In-app routing is based on react-router.

Dynamic Routing relies on both Falcon Client and Falcon Server. To see an example of how to get dynamic routing working please look at our Contentful integration guide.


In our example projects the routing happens in client/src/App.js.

SwitchDynamicURL, imported from @deity/falcon-front-kit is used to handle routes.

client/src/App.js

...
import { Route } from 'react-router-dom';
import {
...
SwitchDynamicURL,
} from '@deity/falcon-front-kit';
...

const App = () => (
...
<SwitchDynamicURL>
<Route exact path="/" component={Home} />
<Route exact path="/blog/:page?" component={Blog} />
<Route exact type="shop-product" component={Product} />
<Route component={NotFound} />
</SwitchDynamicURL>
...
);

export default App;

SwitchDynamicURL basics:

This component @deity/falcon-front-kit/src/DynamicRoute/SwitchDynamicUrl, wraps your <Route> much like import { Switch } from "react-router-dom";.

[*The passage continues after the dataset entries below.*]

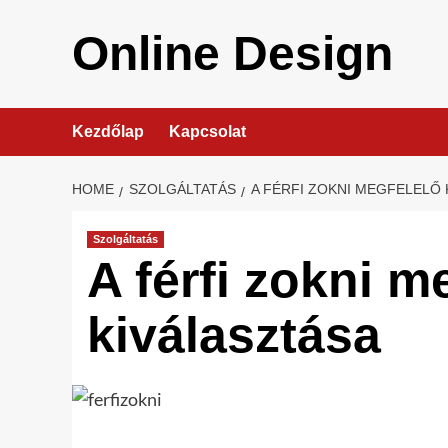
Skip
to
Online Design
content
Kezdőlap
Kapcsolat
HOME
SZOLGÁLTATÁS
A FÉRFI ZOKNI MEGFELELŐ
Szolgáltatás
A férfi zokni m
kiválasztása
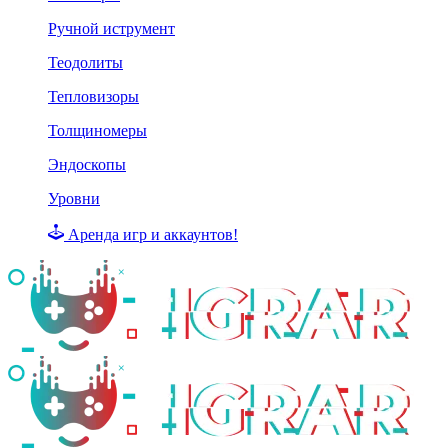
Ручной иструмент
Теодолиты
Тепловизоры
Толщиномеры
Эндоскопы
Уровни
Аренда игр и аккаунтов!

Using the current location and it's child components it will determine what to render.

If there is a path match in one of the child components that will take priority.

e.g. if the URL was https://yourstore/checkout, the Checkout component would be rendered.

<SwitchDynamicURL>
<Route exact path="/checkout" component={Checkout} />
</SwitchDynamicURL>
Exact URLs

If you want your URL to match exactly you can pass exact as a prop. Read more here

Static Routing

As explained above, static URLs use the path prop to match a path to a component.

You will see we are also matching on path with a dynamic variable for :page?. In this instance it handles the blogs pagination and is later available as param passed automatically to the Blog component.

<Route exact path="/" component={Home} />
<Route exact path="/blog/:page?" component={Blog} />

Blog.js

const Blog = ({ match = {} }) => {
const { params } = match;
...
<BlogPostListQuery variables={{ pagination: { perPage: 9, page: +params.page || 1 } }}>
...
}

Dynamic Routing

In a lot of instances you won't know exactly which URLs you are looking for, for example https://your-site/product-name.html. This is what we refer to as dynamic routing. It requires you to query your APIs to look for a match.

In this case we would match on type and not path.

<SwitchDynamicURL>
<Route exact type="shop-product" component={Product} />
</SwitchDynamicURL>

The type is returned by a method in your API code (in Falcon Server).

For more details please checkout out our dynamic routing docs.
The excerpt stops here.